(Records supplied begins)
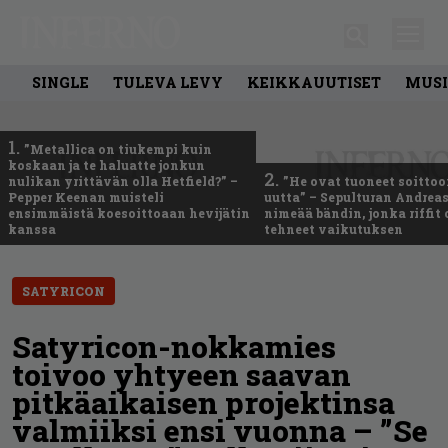
SINGLE
TULEVA LEVY
KEIKKAUUTISET
MUSI
1.
”Metallica on tiukempi kuin
koskaan ja te haluatte jonkun
2.
nulikan yrittävän olla Hetfield?” –
”He ovat tuoneet soittoo
Pepper Keenan muisteli
uutta” – Sepulturan Andreas
ensimmäistä koesoittoaan hevijätin
nimeää bändin, jonka riffit
kanssa
tehneet vaikutuksen
SATYRICON
Satyricon-nokkamies
toivoo yhtyeen saavan
pitkäaikaisen projektinsa
valmiiksi ensi vuonna – ”Se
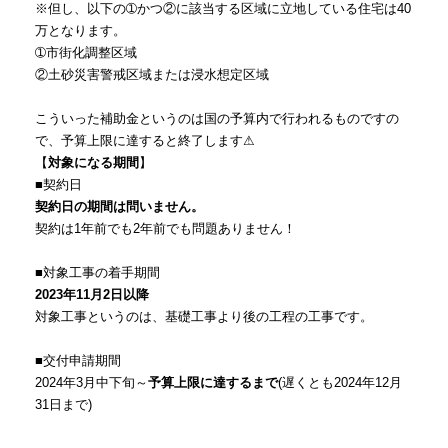
※但し、以下の➀かつ②に該当する区域に立地している住宅は40
万となります。
➀市街化調整区域
②土砂災害警戒区域または浸水想定区域
こういった補助金というのは国の予算内で行われるものですの
で、予算上限に達すると終了します⚠
【
対象になる期間
】
■契約日
契約日の期間は問いません。
契約は1年前でも2年前でも問題ありません！
■対象工事の着手期間
2023年11月2日以降
対象工事というのは、基礎工事より後の工程の工事です。
■交付申請期間
2024年3月中下旬～
予算上限に達するまで
(遅くとも2024年12月
31日まで)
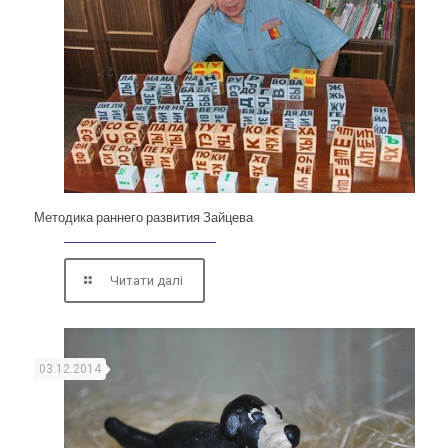
Методика раннего развития Зайцева
Читати далі
03.12.2014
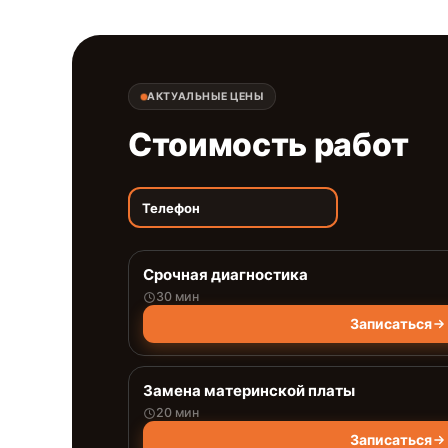
АКТУАЛЬНЫЕ ЦЕНЫ
Стоимость работ
Телефон
Срочная диагностика
30 мин
Записаться
Замена материнской платы
20 мин
Записаться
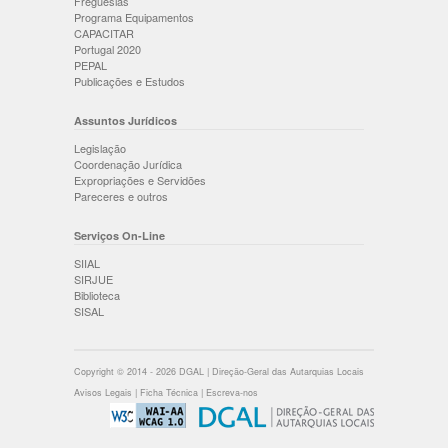
Freguesias
Programa Equipamentos
CAPACITAR
Portugal 2020
PEPAL
Publicações e Estudos
Assuntos Jurídicos
Legislação
Coordenação Jurídica
Expropriações e Servidões
Pareceres e outros
Serviços On-Line
SIIAL
SIRJUE
Biblioteca
SISAL
Copyright © 2014 - 2026 DGAL | Direção-Geral das Autarquias Locais
Avisos Legais
|
Ficha Técnica
|
Escreva-nos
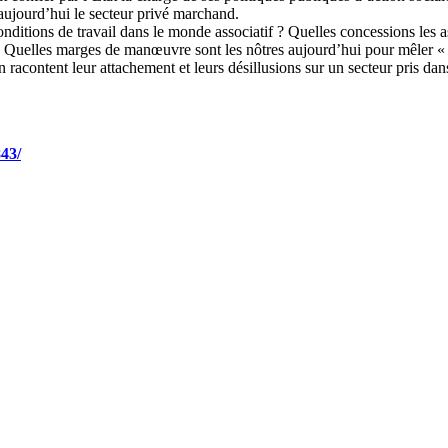
aujourd’hui le secteur privé marchand.
ditions de travail dans le monde associatif ? Quelles concessions les ass
 Quelles marges de manœuvre sont les nôtres aujourd’hui pour mêler « vo
 racontent leur attachement et leurs désillusions sur un secteur pris da
43/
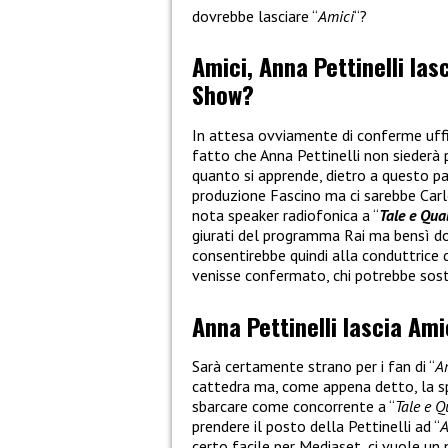
dovrebbe lasciare “
Amici
“?
Amici, Anna Pettinelli las
Show?
In attesa ovviamente di conferme uffici
fatto che Anna Pettinelli non siederà p
quanto si apprende, dietro a questo pas
produzione Fascino ma ci sarebbe Carlo
nota speaker radiofonica a “
Tale e Qua
giurati del programma Rai ma bensì d
consentirebbe quindi alla conduttrice 
venisse confermato, chi potrebbe sost
Anna Pettinelli lascia Ami
Sarà certamente strano per i fan di “
A
cattedra ma, come appena detto, la sp
sbarcare come concorrente a “
Tale e 
prendere il posto della Pettinelli ad “
A
certo facile per Mediaset, ci vuole u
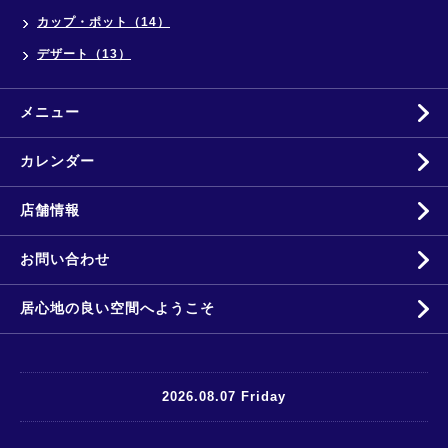
カップ・ポット（14）
デザート（13）
メニュー
カレンダー
店舗情報
お問い合わせ
居心地の良い空間へようこそ
2026.08.07 Friday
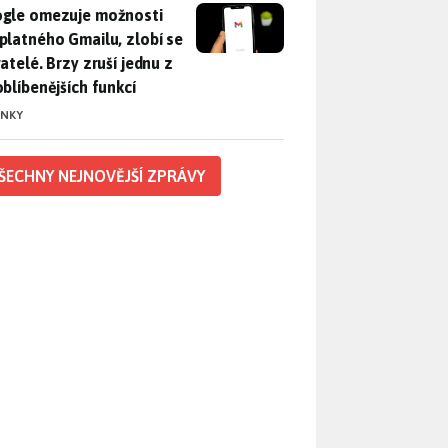
gle omezuje možnosti bezplatného Gmailu, zlobí se uživatelé. 
gle omezuje možnosti
platného Gmailu, zlobí se
atelé. Brzy zruší jednu z
oblíbenějších funkcí
INKY
ŠECHNY NEJNOVĚJŠÍ ZPRÁVY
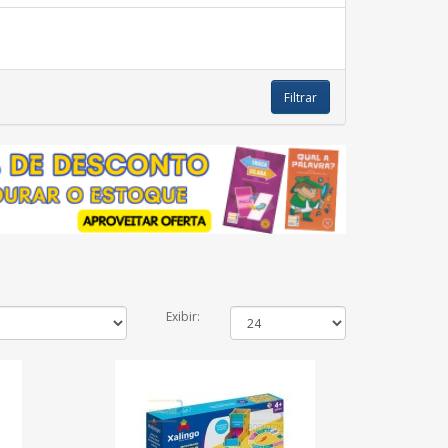
Filtrar
Exibir:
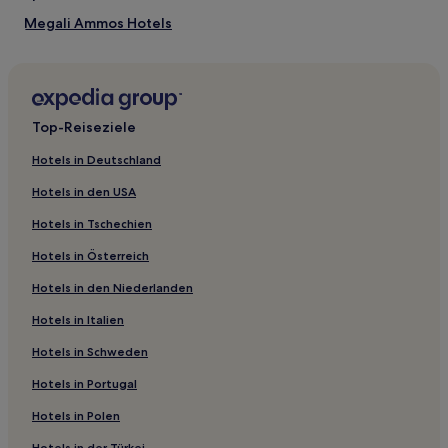
Megali Ammos Hotels
Hotels nahe Agios Petros Strand
Hotels nahe Strand Lalaria
Hotels nahe Lalarias
Top-Reiseziele
Hotels nahe Strand Megali Ammos
Hotels in Deutschland
Skiathos Hotels
Hotels in den USA
Hotels nahe Strand von Roussoum Gialos
Hotels in Tschechien
Hotels nahe Léna
Hotels in Österreich
Hotels nahe Vyritsa
Hotels in den Niederlanden
Hotels nahe Mystique Strand
Hotels in Italien
Hotels nahe Mikrós Mourtiás Strand
Skopelos Hotels
Hotels in Schweden
Vassilias Hotels
Hotels in Portugal
Hotels nahe Strand von Achladies
Hotels in Polen
Hotels nahe Élios
Hotels in der Türkei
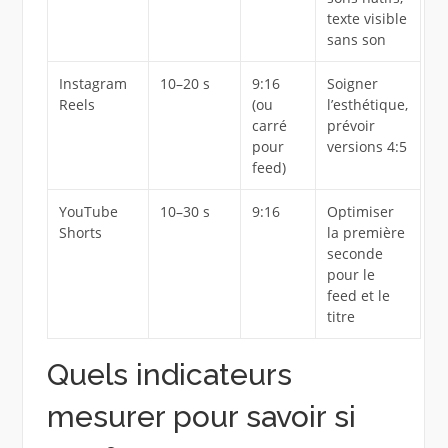
texte visible
sans son
Instagram
10–20 s
9:16
Soigner
Reels
(ou
l’esthétique,
carré
prévoir
pour
versions 4:5
feed)
YouTube
10–30 s
9:16
Optimiser
Shorts
la première
seconde
pour le
feed et le
titre
Quels indicateurs
mesurer pour savoir si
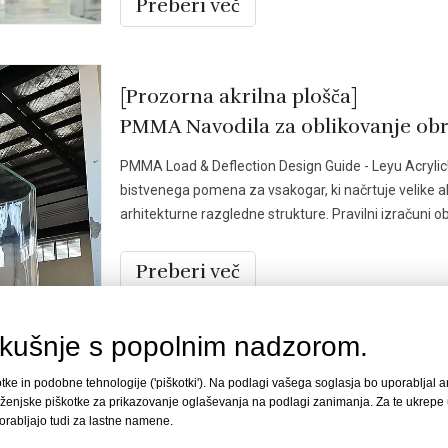
Preberi več
[Prozorna akrilna plošča]
PMMA Navodila za oblikovanje obr
PMMA Load & Deflection Design Guide - Leyu Acryli
bistvenega pomena za vsakogar, ki načrtuje velike ak
arhitekturne razgledne strukture. Pravilni izračuni 
delovanje
Preberi več
zkušnje s popolnim nadzorom.
[Zadnje korporativne novice - LEY
tke in podobne tehnologije ('piškotki'). Na podlagi vašega soglasja bo uporabljal a
Leyu akril | Obvestilo ekipe
trženjske piškotke za prikazovanje oglaševanja na podlagi zanimanja. Za te ukrep
orabljajo tudi za lastne namene.
Z veseljem pozdravljamo Georgea Papoutsoglouja v 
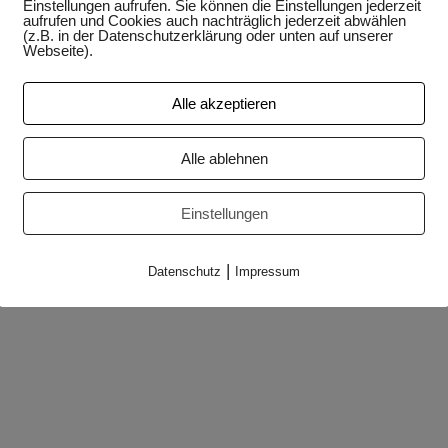
Einstellungen aufrufen. Sie können die Einstellungen jederzeit
aufrufen und Cookies auch nachträglich jederzeit abwählen
(z.B. in der Datenschutzerklärung oder unten auf unserer
Webseite).
Alle akzeptieren
Alle ablehnen
Einstellungen
|
Datenschutz
Impressum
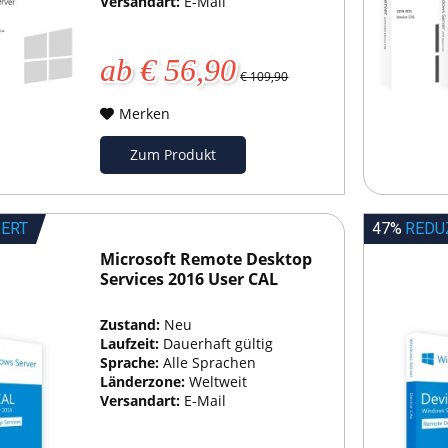
Versandart:
E-Mail
ab € 56,90
€ 109,90
Merken
Zum Produkt
IERT
47%
REDU
Microsoft Remote Desktop
Services 2016 User CAL
Zustand:
Neu
Laufzeit:
Dauerhaft gültig
Sprache:
Alle Sprachen
Länderzone:
Weltweit
Versandart:
E-Mail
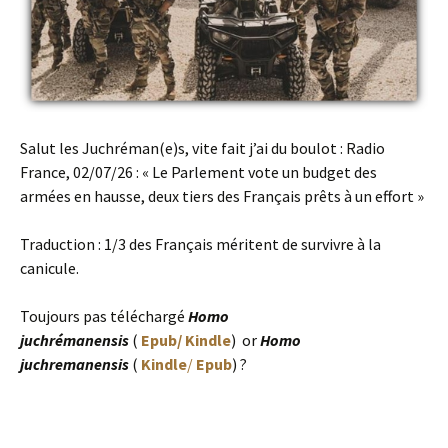
Salut les Juchréman(e)s, vite fait j’ai du boulot : Radio
France, 02/07/26 : « Le Parlement vote un budget des
armées en hausse, deux tiers des Français prêts à un effort »
Traduction : 1/3 des Français méritent de survivre à la
canicule.
Toujours pas téléchargé
Homo
juchrémanensis
(
Epub
/
Kindle
) or
Homo
juchremanensis
(
Kindle
/
Epub
) ?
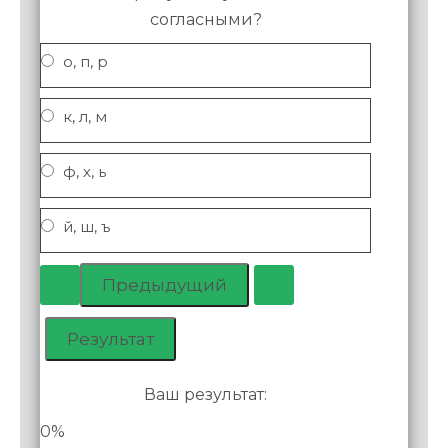
согласными?
о, п, р
к, л, м
ф, х, ь
й, ш, ъ
Ваш результат:
0%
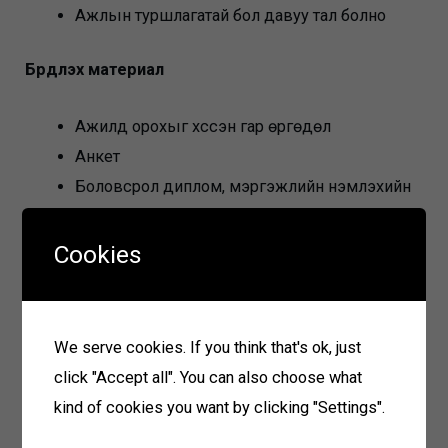
Ажлын туршлагатай бол давуу тал болно
Бүрдүүлэх материал
Ажилд орохыг хүссэн гар өргөдөл
Анкет
Боловсрол диплом, мэргэжлийн үнэмлэхийн
хуулбар
Иргэний үнэмлэхийн хуулбар
Cookies
Цээж зураг
Материал хүлээн авах
We serve cookies. If you think that's ok, just
click "Accept all". You can also choose what
2025 оны 01 дүгээр сарын 31-ны өдөр хүртэл
kind of cookies you want by clicking "Settings".
Холбоо барих: 91117103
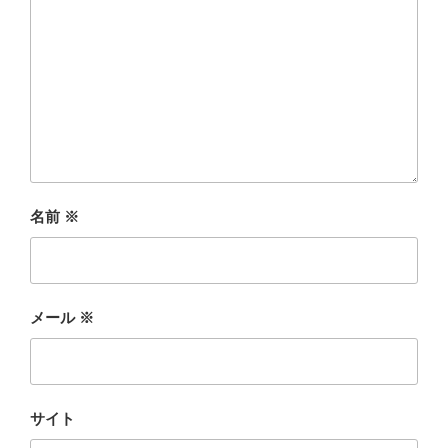
名前
※
メール
※
サイト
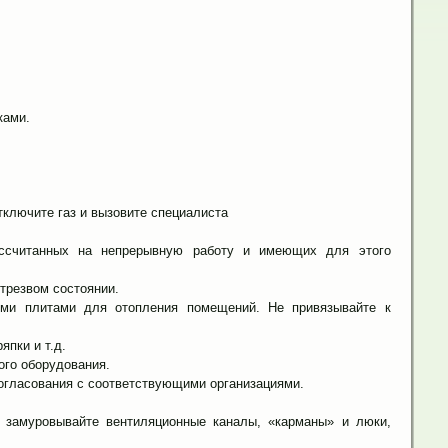
ками.
тключите газ и вызовите специалиста
ассчитанных на непрерывную работу и имеющих для этого
трезвом состоянии.
ыми плитами для отопления помещений. Не привязывайте к
япки и т.д.
ого оборудования.
огласования с соответствующими организациями.
е замуровывайте вентиляционные каналы, «карманы» и люки,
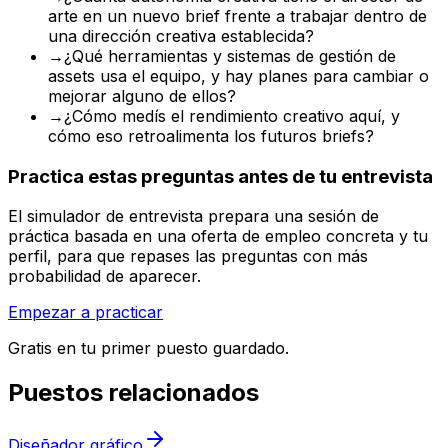
arte en un nuevo brief frente a trabajar dentro de
una dirección creativa establecida?
→
¿Qué herramientas y sistemas de gestión de
assets usa el equipo, y hay planes para cambiar o
mejorar alguno de ellos?
→
¿Cómo medís el rendimiento creativo aquí, y
cómo eso retroalimenta los futuros briefs?
Practica estas preguntas antes de tu entrevista
El simulador de entrevista prepara una sesión de
práctica basada en una oferta de empleo concreta y tu
perfil, para que repases las preguntas con más
probabilidad de aparecer.
Empezar a practicar
Gratis en tu primer puesto guardado.
Puestos relacionados
Diseñador gráfico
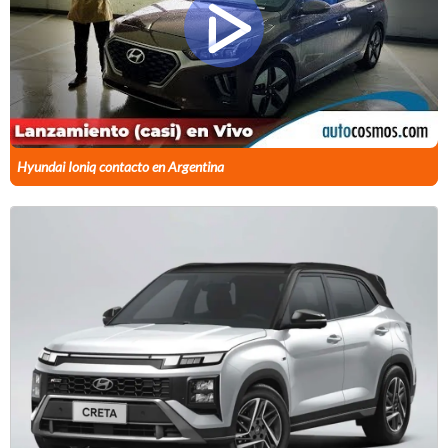
Hyundai Ioniq contacto en Argentina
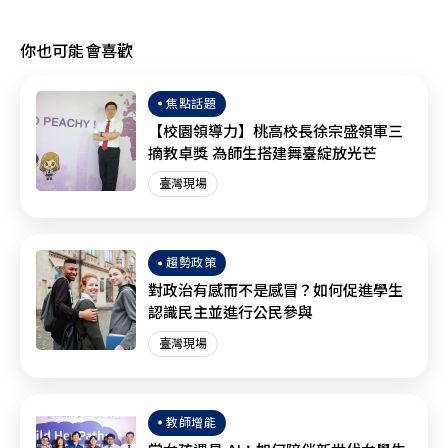
你也可能會喜歡
焦點話題
【校園領導力】桃高校長徐宗盛領軍三
摘教卓獎 為師生搭建舞臺綻放光芒
臺灣現場
趨勢政策
對政治有感而不是感冒？如何促進學生
認識民主並進行公民參與
臺灣現場
教師增能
(Records supplied ends)
**Work to be completed:**
In the answer, the entries should be restated verbatim, with all pictures omitted.

**Answer for the task:**
SINGLE
TULEVA LEVY
KEIKKAUUTISET
MUSI
1.
”Metallica on tiukempi kuin
koskaan ja te haluatte jonkun
2.
nulikan yrittävän olla Hetfield?” –
”He ovat tuoneet soittoo
Pepper Keenan muisteli
uutta” – Sepulturan Andreas
ensimmäistä koesoittoaan hevijätin
nimeää bändin, jonka riffit
kanssa
tehneet vaikutuksen
SATYRICON
Satyricon-nokkamies
toivoo yhtyeen saavan
pitkäaikaisen projektinsa
valmiiksi ensi vuonna – ”Se
※但し、以下の➀かつ②に該当する区域に立地している住宅は40
万となります。
➀市街化調整区域
②土砂災害警戒区域または浸水想定区域
こういった補助金というのは国の予算内で行われるものですの
で、予算上限に達すると終了します⚠
【
対象になる期間
】
■契約日
契約日の期間は問いません。
契約は1年前でも2年前でも問題ありません！
■対象工事の着手期間
2023年11月2日以降
対象工事というのは、基礎工事より後の工程の工事です。
■交付申請期間
2024年3月中下旬～
予算上限に達するまで
(遅くとも2024年12月
31日まで)
Методика раннего развития Зайцева
Читати далі
03.12.2014
АКТУАЛЬНЫЕ ЦЕНЫ
Стоимость работ
Телефон
Срочная диагностика
30 мин
Записаться
Замена материнской платы
20 мин
Записаться
Freguesias
Programa Equipamentos
CAPACITAR
Portugal 2020
PEPAL
Publicações e Estudos
Assuntos Jurídicos
Legislação
Coordenação Jurídica
Expropriações e Servidões
Pareceres e outros
Serviços On-Line
SIIAL
SIRJUE
Biblioteca
SISAL
Copyright © 2014 - 2026 DGAL | Direção-Geral das Autarquias Locais
Avisos Legais
|
Ficha Técnica
|
Escreva-nos
aujourd’hui le secteur privé marchand.
ditions de travail dans le monde associatif ? Quelles concessions les ass
 Quelles marges de manœuvre sont les nôtres aujourd’hui pour mêler « vo
 racontent leur attachement et leurs désillusions sur un secteur pris da
43/
dovrebbe lasciare “
Amici
“?
Amici, Anna Pettinelli las
Show?
In attesa ovviamente di conferme uffici
fatto che Anna Pettinelli non siederà p
quanto si apprende, dietro a questo pas
produzione Fascino ma ci sarebbe Carlo
nota speaker radiofonica a “
Tale e Qua
giurati del programma Rai ma bensì d
consentirebbe quindi alla conduttrice 
venisse confermato, chi potrebbe sost
Anna Pettinelli lascia Ami
Sarà certamente strano per i fan di “
A
cattedra ma, come appena detto, la sp
sbarcare come concorrente a “
Tale e 
prendere il posto della Pettinelli ad “
A
certo facile per Mediaset, ci vuole u
カップ・ポット（14）
デザート（13）
メニュー
カレンダー
店舗情報
お問い合わせ
居心地の良い空間へようこそ
2026.08.07 Friday
gle omezuje možnosti bezplatného Gmailu, zlobí se uživatelé. 
gle omezuje možnosti
platného Gmailu, zlobí se
atelé. Brzy zruší jednu z
oblíbenějších funkcí
INKY
ŠECHNY NEJNOVĚJŠÍ ZPRÁVY
Filtrar
Exibir:
Megali Ammos Hotels
Hotels nahe Agios Petros Strand
Hotels nahe Strand Lalaria
Hotels nahe Lalarias
Top-Reiseziele
Hotels nahe Strand Megali Ammos
Hotels in Deutschland
Skiathos Hotels
Hotels in den USA
Hotels nahe Strand von Roussoum Gialos
Hotels in Tschechien
Hotels nahe Léna
Hotels in Österreich
Hotels nahe Vyritsa
Hotels in den Niederlanden
Hotels nahe Mystique Strand
Hotels in Italien
Hotels nahe Mikrós Mourtiás Strand
Skopelos Hotels
Hotels in Schweden
Vassilias Hotels
Hotels in Portugal
Hotels nahe Strand von Achladies
Hotels in Polen
Hotels nahe Élios
Hotels in der Türkei
texte visible
sans son
Instagram
10–20 s
9:16
Soigner
Reels
(ou
l’esthétique,
carré
prévoir
pour
versions 4:5
feed)
YouTube
10–30 s
9:16
Optimiser
Shorts
la première
seconde
pour le
feed et le
titre
Quels indicateurs
mesurer pour savoir si
Preberi več
[Prozorna akrilna plošča]
PMMA Navodila za oblikovanje obr
PMMA Load & Deflection Design Guide - Leyu Acryli
bistvenega pomena za vsakogar, ki načrtuje velike ak
arhitekturne razgledne strukture. Pravilni izračuni 
delovanje
Preberi več
zkušnje s popolnim nadzorom.
[Zadnje korporativne novice - LEY
tke in podobne tehnologije ('piškotki'). Na podlagi vašega soglasja bo uporabljal a
Leyu akril | Obvestilo ekipe
trženjske piškotke za prikazovanje oglaševanja na podlagi zanimanja. Za te ukrep
orabljajo tudi za lastne namene.
Z veseljem pozdravljamo Georgea Papoutsoglouja v 
Einstellungen aufrufen. Sie können die Einstellungen jederzeit
aufrufen und Cookies auch nachträglich jederzeit abwählen
(z.B. in der Datenschutzerklärung oder unten auf unserer
Webseite).
Alle akzeptieren
Alle ablehnen
Einstellungen
|
Datenschutz
Impressum
Versandart:
E-Mail
ab € 56,90
€ 109,90
Merken
Zum Produkt
IERT
47%
REDU
Microsoft Remote Desktop
Services 2016 User CAL
Zustand:
Neu
Laufzeit:
Dauerhaft gültig
Sprache:
Alle Sprachen
Länderzone:
Weltweit
Versandart:
E-Mail
Salut les Juchréman(e)s, vite fait j’ai du boulot : Radio
France, 02/07/26 : « Le Parlement vote un budget des
armées en hausse, deux tiers des Français prêts à un effort »
Traduction : 1/3 des Français méritent de survivre à la
canicule.
Toujours pas téléchargé
Homo
juchrémanensis
(
Epub
/
Kindle
) or
Homo
juchremanensis
(
Kindle
/
Epub
) ?
согласными?
о, п, р
к, л, м
ф, х, ь
й, ш, ъ
Ваш результат:
0%
Ажлын туршлагатай бол давуу тал болно
Бүрдүүлэх материал
Ажилд орохыг хүссэн гар өргөдөл
Анкет
Боловсрол диплом, мэргэжлийн үнэмлэхийн
хуулбар
Иргэний үнэмлэхийн хуулбар
Cookies
Цээж зураг
Материал хүлээн авах
We serve cookies. If you think that's ok, just
click "Accept all". You can also choose what
2025 оны 01 дүгээр сарын 31-ны өдөр хүртэл
kind of cookies you want by clicking "Settings".
Холбоо барих: 91117103
名前
※
メール
※
サイト
ками.
тключите газ и вызовите специалиста
ассчитанных на непрерывную работу и имеющих для этого
трезвом состоянии.
ыми плитами для отопления помещений. Не привязывайте к
япки и т.д.
ого оборудования.
огласования с соответствующими организациями.
е замуровывайте вентиляционные каналы, «карманы» и люки,
arte en un nuevo brief frente a trabajar dentro de
una dirección creativa establecida?
→
¿Qué herramientas y sistemas de gestión de
assets usa el equipo, y hay planes para cambiar o
mejorar alguno de ellos?
→
¿Cómo medís el rendimiento creativo aquí, y
cómo eso retroalimenta los futuros briefs?
Practica estas preguntas antes de tu entrevista
El simulador de entrevista prepara una sesión de
práctica basada en una oferta de empleo concreta y tu
perfil, para que repases las preguntas con más
probabilidad de aparecer.
Empezar a practicar
Gratis en tu primer puesto guardado.
Puestos relacionados
Diseñador gráfico
Hyundai Ioniq contacto en Argentina
你也可能會喜歡
焦點話題
【校園領導力】桃高校長徐宗盛領軍三
摘教卓獎 為師生搭建舞臺綻放光芒
臺灣現場
趨勢政策
對政治有感而不是感冒？如何促進學生
認識民主並進行公民參與
臺灣現場
教師增能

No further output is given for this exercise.